Par contraste, le parti pris coloré (et là aussi abondamment perlé) de Jeffrey Gibson pour le pavillon des États-Unis paraît sans doute un peu optimiste quant à l’avenir, mais du moins a-t-il ce mérite de témoigner d’une conscience du présent qui ne serait pas intégralement grevée par son passé. On y danse aussi, sans enthousiasme démesuré mais jamais seul, pour paraphraser le titre de la performance filmée qui y est diffusée dans la dernière salle, exécutée par la danseuse native-américaine Sarah Ortegon HighWalking (She Never Dances Alone, 2020), qui se transforme en kaléidoscope disco au rythme de la musique électronique du groupe canadien A Tribe Called Red.
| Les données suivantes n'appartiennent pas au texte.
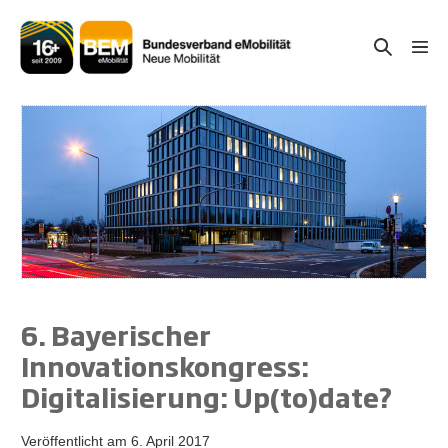
Zum
Inhalt
Suche-
Menü
springen
Schal
Schalter
6. Bayerischer
Innovationskongress:
Digitalisierung: Up(to)date?
Veröffentlicht am
6. April 2017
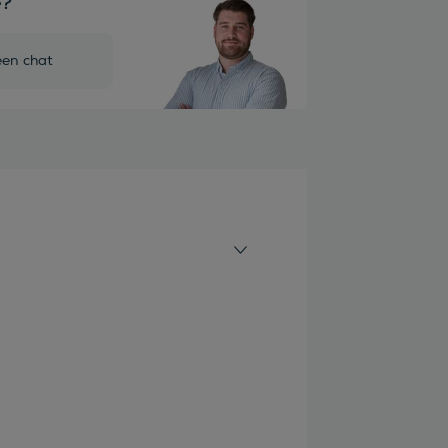
e?
een chat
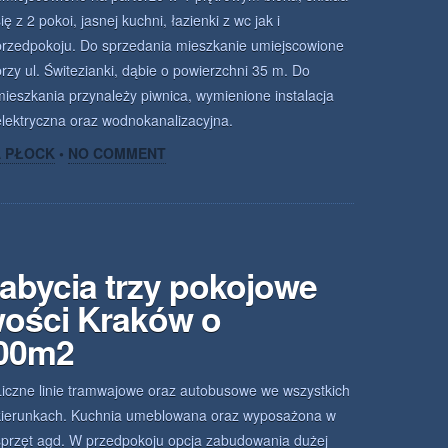
ię z 2 pokoi, jasnej kuchni, łazienki z wc jak i
przedpokoju. Do sprzedania mieszkanie umiejscowione
przy ul. Świtezianki, dąbie o powierzchni 35 m. Do
mieszkania przynależy piwnica, wymienione instalacja
elektryczna oraz wodnokanalizacyjna.
A PŁOCK
•
NO COMMENT
abycia trzy pokojowe
wości Kraków o
.00m2
Liczne linie tramwajowe oraz autobusowe we wszystkich
kierunkach. Kuchnia umeblowana oraz wyposażona w
sprzęt agd. W przedpokoju opcja zabudowania dużej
Les autres vidéos de performances sélectionnées à la biennale ne sont peut-être pas aussi entêtantes, à l’exception notable de celle d’Ahmed Umar visible dans la sélection internationale de l’Arsenal. Dans Le Troisième ou Le Tiers (2023-2024), l’artiste soudanais réfugié en Norvège interprète en effet une de ces danses traditionnelles de mariage auxquelles il put assister enfant jusqu’à ce qu’il atteigne l’âge de la puberté. Fardé et vêtu de bijoux soudanais ou chinés ailleurs, Umar compose et recompose, près d’une demi-heure durant, ces souvenirs qu’il semble avoir conservés intacts, au geste près, et qu’il restitue à travers son corps, le corps d’un autre – d’un « tiers », ainsi qu’on désignait, dans son pays d’origine, pour les stigmatiser, les garçons faisant montre d’un intérêt trop marqué pour les domaines réservés des filles. Umar danse seul, quant à lui, et certainement il se trouvera des filles pour lui reprocher ses emprunts, des garçons pour se moquer de ses souvenirs et de sa solitude, mais il s’en trouvera d’autres, aussi, pour les partager avec lui, parce qu’il n’est en définitive aucun mouvement plus irrépressible que celui qui pousse un homme à danser pour se souvenir.